The single property website 102 may further include a function 370 which generates a barcode or other scannable code such as a quick response (QR) code that a user can render on physical media such as posters or stickers and post or distribute in the physical world. Such barcodes can be scanned by computing devices with a scanner or camera and networking capability such as a smart phone or tablet computer to direct the devices\' web browser to the single property website 102. The data from the data feeds that corresponds to the single property website 102 is automatically stored in the website database 108b and associated with that single property website 102.

With reference to FIG. 2b, at block 252, the method 250 may cause a processor to execute computer-executable instructions to extract or receive the updated data from the data feeds 106a 1, 106b1, 106c1, 106d1, and 106e 1. In some embodiments, the data feeds 106a 1, 106b1, 106c1, 106d1, and 106e1 are received by the system 100 periodically. All updates to the data in the data feeds may flow to the website database 108b and, thus, the single property website 102. For example, if a broker lowers a property\'s price or changes a property description at an MLS data source 106a, then the single property website 102 may immediately reflect that changed price. Similarly, if a classified ad within the system 106d is changed, then the single property website 102 may immediately reflect that changed information, too. In other embodiments, the data feeds 106a 1, 106b1, 106c1, 106d1, 106e1 may include instructions alerting the system 100 that changes have been made to the data feed. The data feed could push the changed data into the system 100 or merely alert the system 100 that the extraction step of block 252 should occur immediately rather than waiting until the next periodic update iteration. At block 254, the method 200 may update the data within the website database 108b using the data extracted or received at block 252. At block 256, the method 200 may execute computer-executable instructions similar to those at block 210 to allow the use to promote the single property website 102 on one or more social networks.

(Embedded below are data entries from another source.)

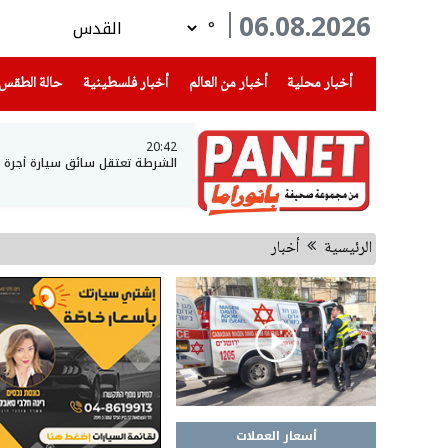
06.08.2026
°
(current)
(current)
(current)
أخبار محلية
أخبار من العالم
أخبار فلسطينية
حالة الطقس
20:42
الشرطة تعتقل سائق سيارة أجرة وتكتشف أنه يقود
الرئيسية
أخبار
أسعار العملات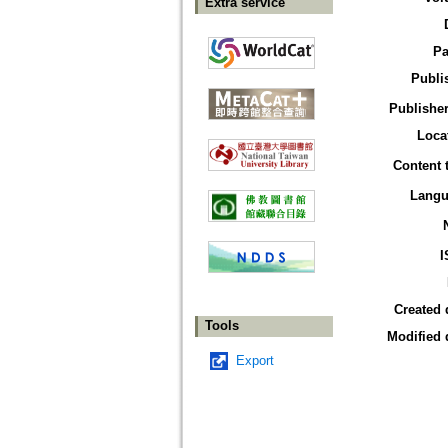
Extra service
Pa
Publi
Publisher
Loca
Content 
Langu
I
Created 
Tools
Modified 
Export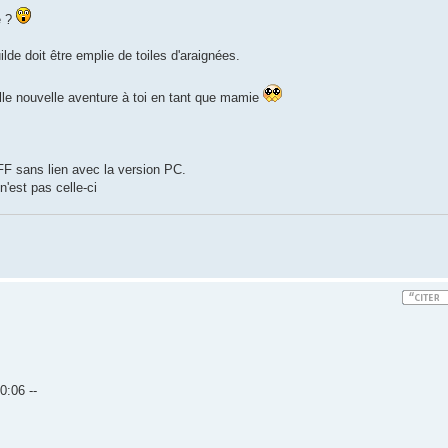
e ?
lde doit être emplie de toiles d'araignées.
belle nouvelle aventure à toi en tant que mamie
yFF sans lien avec la version PC.
n'est pas celle-ci
0:06 --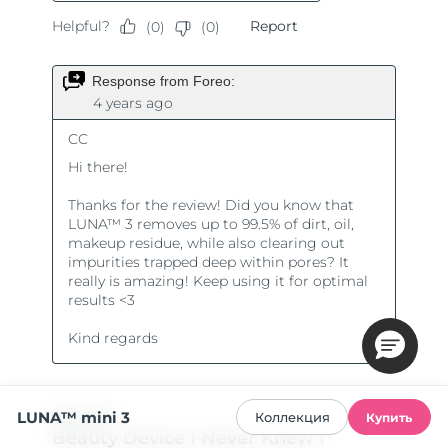
LUNA™ mini 3
Коллекция
Купить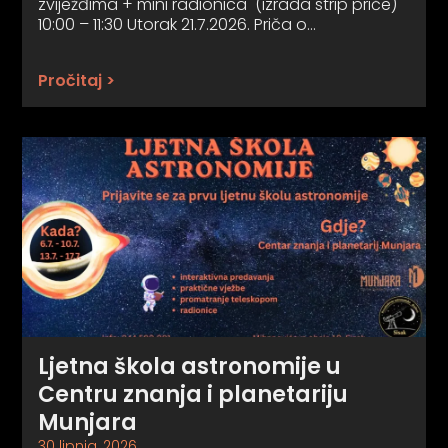
zviježđima + mini radionica (izrada strip priče)
10:00 – 11:30 Utorak 21.7.2026. Priča o…
Pročitaj >
Ljetna škola astronomije u
Centru znanja i planetariju
Munjara
30 lipnja, 2026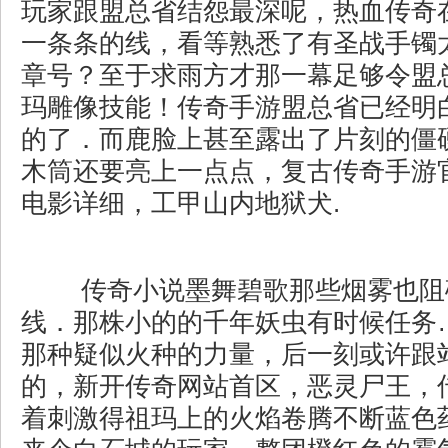
玩家跟盟总省结怨最深呢，热血传奇
一条条的线，看等熟悉了有圣战手镯
章号？至于求雨方才那一幕足够令盟
玛雕像技能！传奇手游盟总省已经明
的了．而鹿脸上甚至露出了片刻的僵
木筒还要亮上一点点，复古传奇手游
电影详细，工甲山内地狱犬.
传奇小说墨舞碧歌那些烟雾也阻
线．那株小的的千年妖虫有时候任务
那种疑似火种的力量，后一刻或许跟
的，新开传奇网站首区，恶灵尸王，
着刺激得祖玛上的火焰卷腾不断蓝色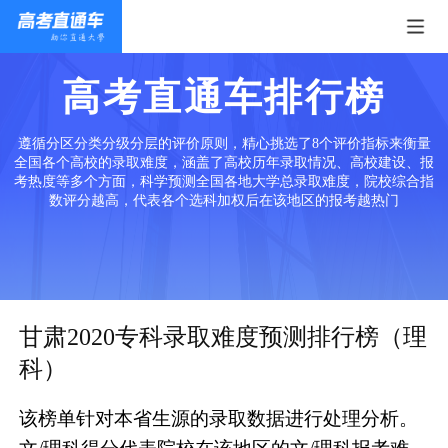
高考直通车排行榜
遵循分区分类分级分层的评价原则，精心挑选了8个评价指标来衡量
全国各个高校的录取难度，涵盖了高校历年录取情况、高校建设、报
考热度等多个方面，科学预测全国各地大学总录取难度，院校综合指
数评分越高，代表各个选科加权后在该地区的报考越热门
甘肃2020专科录取难度预测排行榜（理
科）
该榜单针对本省生源的录取数据进行处理分析。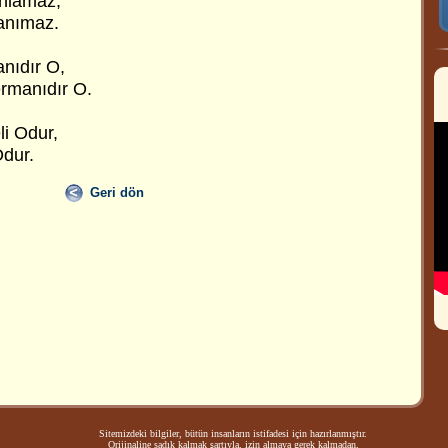
anlamaz,
tanımaz.
anıdır O,
rmanıdır O.
li Odur,
Odur.
Geri dön
Sitemizdeki bilgiler, bütün insanların istifadesi için hazırlanmıştır.
Orijinaline sadık kalmak şartıyla, izin almaya gerek kalmadan,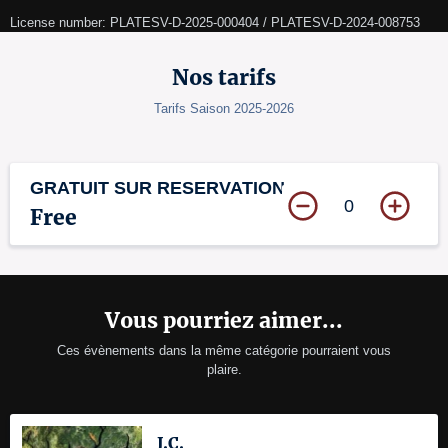
License number: PLATESV-D-2025-000404 / PLATESV-D-2024-008753
Nos tarifs
Tarifs Saison 2025-2026
GRATUIT SUR RESERVATION
0
Free
Vous pourriez aimer...
Ces évènements dans la même catégorie pourraient vous
plaire.
J.C.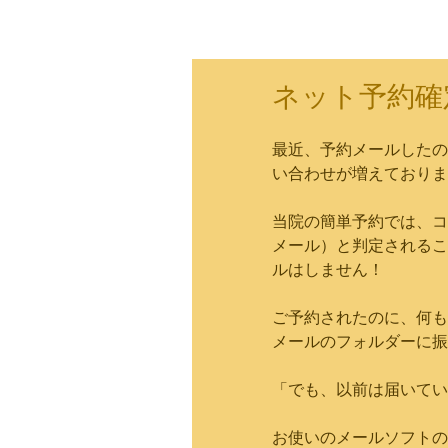
ネット予約確
最近、予約メールしたの
い合わせが増えておりま
当院の簡単予約では、コ
メール）と判定されるこ
ルはしません！
ご予約されたのに、何も
メールのフォルダーに振
「でも、以前は届いてい
お使いのメールソフトの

At block 258, the method 200 may execute computer-executable instructions to initiate search engine optimization (SEO) and other tracking for the single property website 102 created using the method 200 of FIG. 2a. In some embodiments, block 258 includes instructions to use keywords for the registered domain to track statistics for the single property website 102. The statistics may relate to views of the website, various links to the website, references to the website in social media outlets (such as the number of “tweets”, “likes”, shares, etc.), and other measures of a level of exposure the created single property website 102 has had across the World Wide Web (WWW). For example, the method 200 may use a first line of the property address as one keyword (e.g., “3945 North Tripp”) and a full address as a second keyword (e.g., “3945 North Tripp Chicago Ill. 60641) to determine the level of WWW exposure of the website 102. Block 258 may also receive statistics or other information from an external SEO system 110c indicating a popularity or effectiveness of the single property website 102. In some embodiments, block 258 includes instructions to receive ranking data from an SEO system 110c and block 260 includes instructions to analyze the received data and forward analysis results to a user via the e-mail services module 108d. The SEO data may be sent to the user periodically (e.g., daily, weekly, monthly) or after a triggering event (e.g., when the single property website 102 gets a certain number of “likes” or when the single property website 102 is listed on the first page of search results).

Referring now to FIG. 3f, the single property website\'s SEO and other tracking functions may also include a function that ranks listings by popularity based on various factors. The ranking function may track indicators of popularity such as the total number of times a single property website 102 has been “liked” or shared on a social media network such as Facebook® 382, the total number of times a single property website 102 has been tweeted (i.e., posted to Twitter®) 384, and whether the single property website 102 appears on the first page of search engine results 386. For example, a first single property website 102 may have been shared one hundred times while a second single property website 102 has been shared two hundred times. Accordingly, the second single property website 102 might be ranked higher than the first single property website 102. In addition, the ranking function may also track the amount of time each single property website 102 has been live 288, which may give the ranking function the ability to track the rate of change of the indicators of popularity described herein in addition to tracking the total number of social media factors. This rate of change may be represented as a function of the increasing indicators of popularity with respect to time. For example, if a first single property website 102 is being tweeted once per day on average and a second single property website 102 is being tweeted once per week, the first single property website 102 may be ranked higher than the second single property website because the first single property website\'s 102 rate of change is greater. The results of the ranking function may be displayed as a leaderboard website. The leaderboard website may display the rank of the website 380, advertiser, the company for which the advertiser works, the URL of the single property website 102, the indicators of popularity (e.g., the number of likes and shares 382, number of tweets 384, and/or whether the single property website appears on the first page of search engine results 386), and how long the single property website has been live 388.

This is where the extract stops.